The medical device tax in Obamacare. How can Barack Obama be truly compassionate if he insisted on passing a bill with a devastating tax on devices that save or vastly improve so many lives, such as pacemakers, insulin pumps, asthma inhalers, prosthetic limbs, and blood-pressure monitors? As one of at least a dozen new taxes in Obamacare, including five major ones that will hit in 2013, this tax explodes Obama’s promise never to raise taxes on the middle class. So outrageous is it that even former second-generation Democratic Sen. Evan Bayh of Indiana wrote a column in the Wall Street Journal blasting it not only for its ill health effects but also because it is a major job killer.

The Romney team must do a far better job explaining its tax-reform plans. Look, we already know Romney wants to negotiate the exact details with Congress. We get it, already. But it shouldn’t be too hard to do a more persuasive job explaining the idea of eliminating loopholes while cutting tax rates. As in: “Here’s what my approach would be: First we put the commission together to figure out how many upper-income special tax loopholes we could close. One idea, not as one I definitely would accept, but as an example, is just to put a total limit on all high-income tax deductions with the exception of the one for charitable giving, which still should be encouraged. Anyway, the plan is this: Once we identify the total amount we can save by cutting loopholes, then and only then would we figure out what the across-the-board tax-rate cut would be, up to a maximum of 20 percent. We want to cut the national deficit and debt, so we will ensure that tax reform is revenue-neutral, period, end of story. Figure out the loophole cuts first, and then cut the rates for middle-income earners to match it. That’s as simple as can be.”

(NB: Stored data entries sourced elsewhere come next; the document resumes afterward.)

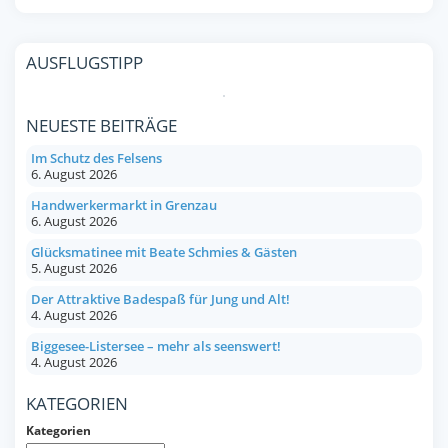
AUSFLUGSTIPP
NEUESTE BEITRÄGE
Im Schutz des Felsens
6. August 2026
Handwerkermarkt in Grenzau
6. August 2026
Glücksmatinee mit Beate Schmies & Gästen
5. August 2026
Der Attraktive Badespaß für Jung und Alt!
4. August 2026
Biggesee-Listersee – mehr als seenswert!
4. August 2026
KATEGORIEN
Kategorien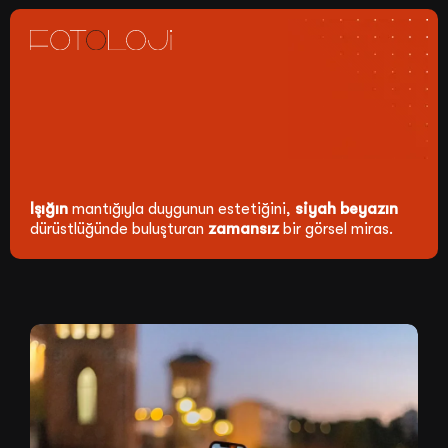
Işığın
mantığıyla duygunun estetiğini,
siyah beyazın
dürüstlüğünde buluşturan
zamansız
bir görsel miras.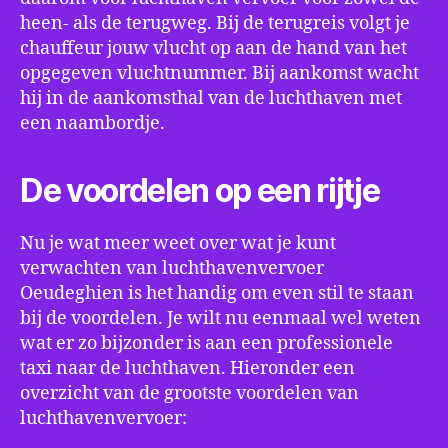
heen- als de terugweg. Bij de terugreis volgt je
chauffeur jouw vlucht op aan de hand van het
opgegeven vluchtnummer. Bij aankomst wacht
hij in de aankomsthal van de luchthaven met
een naambordje.
De voordelen op een rijtje
Nu je wat meer weet over wat je kunt
verwachten van luchthavenvervoer
Oeudeghien is het handig om even stil te staan
bij de voordelen. Je wilt nu eenmaal wel weten
wat er zo bijzonder is aan een professionele
taxi naar de luchthaven. Hieronder een
overzicht van de grootste voordelen van
luchthavenvervoer: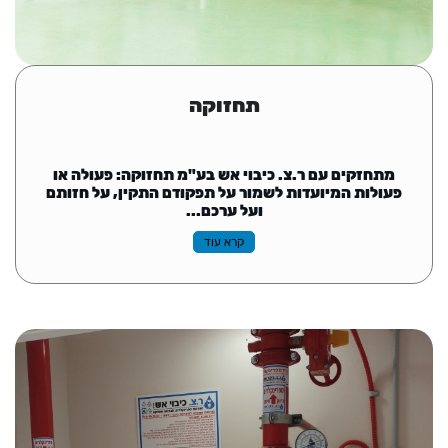
תחזוקה
מתחזקים עם ר.צ. כיבוי אש בע"מ תחזוקה: פעולה או
פעולות המיועדות לשמור על תפקודם התקין, על חזותם
ועל ערכם...
קרא עוד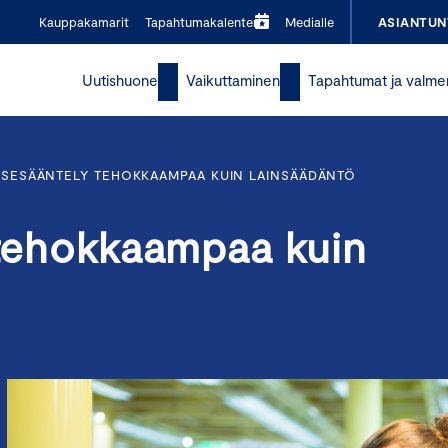
Kauppakamarit
Tapahtumakalenteri
Medialle
ASIANTUN
Uutishuone
Vaikuttaminen
Tapahtumat ja valme
ITSESÄÄNTELY TEHOKKAAMPAA KUIN LAINSÄÄDÄNTÖ
 tehokkaampaa kuin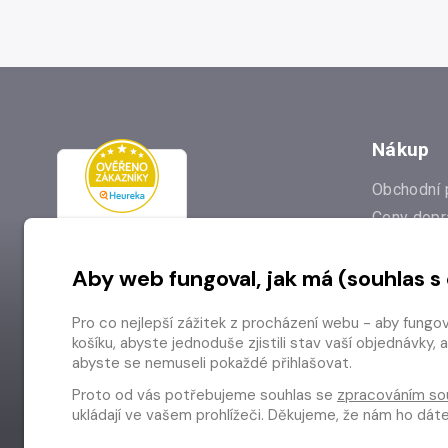
Nákup
Obchodní 
Ceny dopr
Reklamac
Aby web fungoval, jak má (souhlas s
Prodejna
Nejčastějš
Pro co nejlepší zážitek z procházení webu - aby fungo
Odstoupen
košíku, abyste jednoduše zjistili stav vaší objednávk
abyste se nemuseli pokaždé přihlašovat.
Proto od vás potřebujeme souhlas se
zpracováním so
ukládají ve vašem prohlížeči. Děkujeme, že nám ho dá
Copyright © 2026 Radioservis a.s.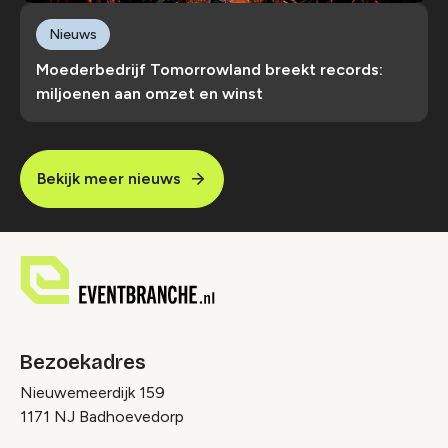
Nieuws
Moederbedrijf Tomorrowland breekt records:
miljoenen aan omzet en winst
Bekijk meer nieuws
Bezoekadres
Nieuwemeerdijk 159
1171 NJ Badhoevedorp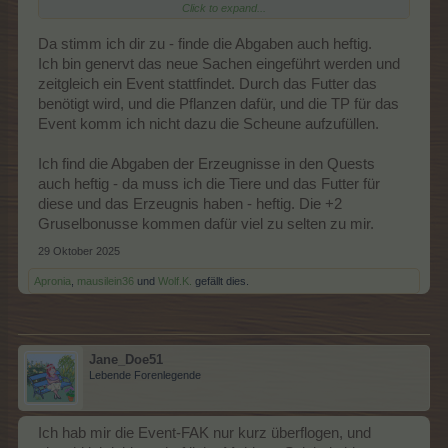
Click to expand...
Auch der Stall....
Abgaben in Jacks Shop:
Da stimm ich dir zu - finde die Abgaben auch heftig.
1.200 Vampirtomaten
Ich bin genervt das neue Sachen eingeführt werden und
1.200 Hirnkohl
zeitgleich ein Event stattfindet. Durch das Futter das
25 Mitternachtsfrüchte
benötigt wird, und die Pflanzen dafür, und die TP für das
60 Sarkophagbirnen
60 Höllenhunde
Event komm ich nicht dazu die Scheune aufzufüllen.
Was machen Spieler die keine Mitternachtseiche haben???
Ich find die Abgaben der Erzeugnisse in den Quests
auch heftig - da muss ich die Tiere und das Futter für
diese und das Erzeugnis haben - heftig. Die +2
Es wird Zeit für einen Gruselmarkt.
Gruselbonusse kommen dafür viel zu selten zu mir.
EDIT:
29 Oktober 2025
Ne eigene Gruselmühle wär auch net schlecht ,
Apronia
,
mausilein36
und
Wolf.K.
gefällt dies.
bei der Menge was es mittlerweile an Gruseltieren gibt.
Jane_Doe51
Lebende Forenlegende
Ich hab mir die Event-FAK nur kurz überflogen, und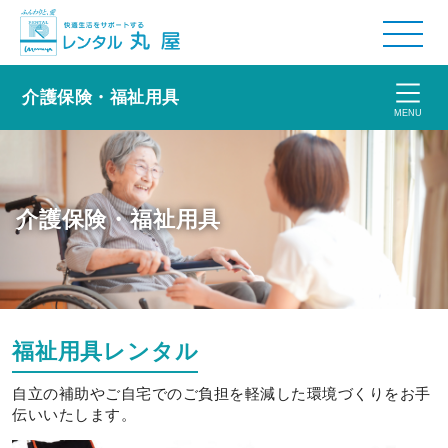
介護保険・福祉用具
MENU
介護保険・福祉用具
福祉用具レンタル
自立の補助やご自宅でのご負担を軽減した環境づくりをお手
伝いいたします。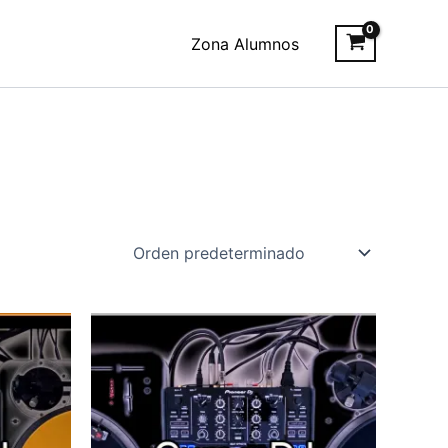
Zona Alumnos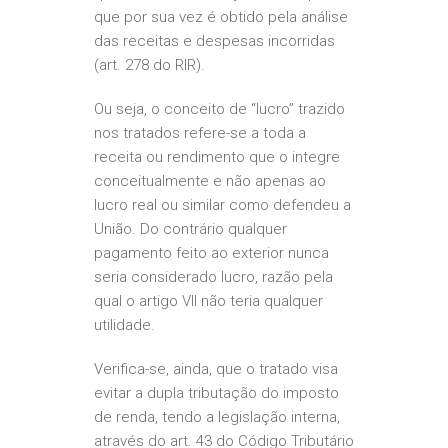
que por sua vez é obtido pela análise
das receitas e despesas incorridas
(art. 278 do RIR).
Ou seja, o conceito de “lucro” trazido
nos tratados refere-se a toda a
receita ou rendimento que o integre
conceitualmente e não apenas ao
lucro real ou similar como defendeu a
União. Do contrário qualquer
pagamento feito ao exterior nunca
seria considerado lucro, razão pela
qual o artigo VII não teria qualquer
utilidade.
Verifica-se, ainda, que o tratado visa
evitar a dupla tributação do imposto
de renda, tendo a legislação interna,
através do art. 43 do Código Tributário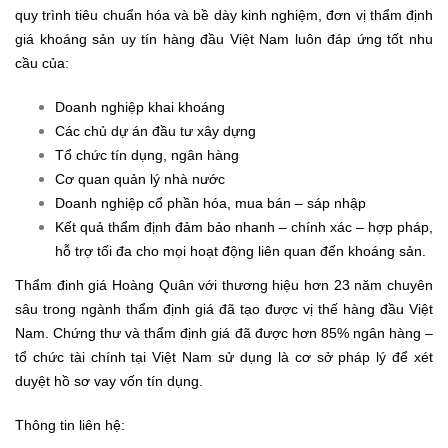
quy trình tiêu chuẩn hóa và bề dày kinh nghiệm, đơn vị thẩm định
giá khoáng sản uy tín hàng đầu Việt Nam luôn đáp ứng tốt nhu
cầu của:
Doanh nghiệp khai khoáng
Các chủ dự án đầu tư xây dựng
Tổ chức tín dụng, ngân hàng
Cơ quan quản lý nhà nước
Doanh nghiệp cổ phần hóa, mua bán – sáp nhập
Kết quả thẩm định đảm bảo nhanh – chính xác – hợp pháp,
hỗ trợ tối đa cho mọi hoạt động liên quan đến khoáng sản.
Thẩm đinh giá Hoàng Quân với thương hiệu hơn 23 năm chuyên
sâu trong ngành thẩm định giá đã tạo được vị thế hàng đầu Việt
Nam. Chứng thư và thẩm định giá đã được hơn 85% ngân hàng –
tổ chức tài chính tại Việt Nam sử dụng là cơ sở pháp lý để xét
duyệt hồ sơ vay vốn tín dụng.
Thông tin liên hệ: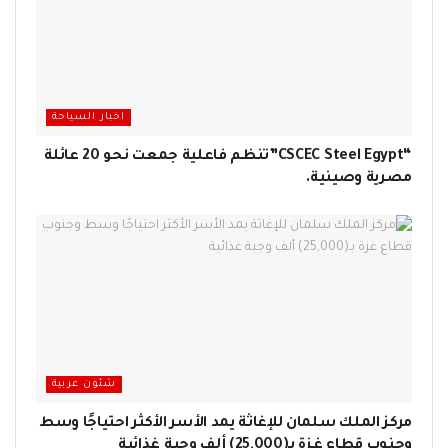
اخبار السياحة
“CSCEC Steel Egypt”تنظم فاعلية جمعت نحو 20 عائلة
مصرية وصينية.
شئون عربية
مركز الملك سلمان للإغاثة يمد الأسر الأكثر احتياجًا وسط
وجنوب قطاع غزة بـ(25,000) ألف وجبة غذائية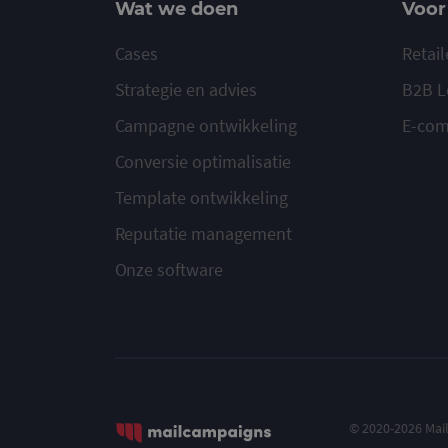
Wat we doen
Voor
Cases
Retail
Strategie en advies
B2B L
Campagne ontwikkeling
E-co
Conversie optimalisatie
Template ontwikkeling
Reputatie management
Onze software
© 2020-2026 Ma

Energy costs. Repeat after me: A gallon of gasoline costs twice what it did on the day Obama took office. A gallon of gasoline costs twice what it did on the day Obama took office. A gallon of gasoline costs twice what it did…. Then: Just this week, Obama’s team ruled out more drilling in Alaska. Obama reneged on a promise to develop natural gas off the coast of Virginia. Obama slowed down drilling in the Gulf of Mexico so much that he was officially found in contempt of court, a serious legal violation. Obama blocked the Keystone Pipeline and cost us tens of thousands of jobs. And Obama has been brutal against the mining of coal even as we find ever-cleaner ways to use it. When you slow energy production down, energy prices rise. Production down, prices up. Production down, prices up. Gasoline was about a buck-eighty, now it’s above three-sixty. It’s Obama’s fault.

There. That’s enough for now. If Romney wants to be really tough, he’d throw in a blast at Obama’s opposition to saving children who survive botched abortions. But this isn’t just about Romney and Obama, so this isn’t really a column just about campaign issues. This is about the very survival of our country. These are debates every one of us should be carrying, to all who have ears to hear.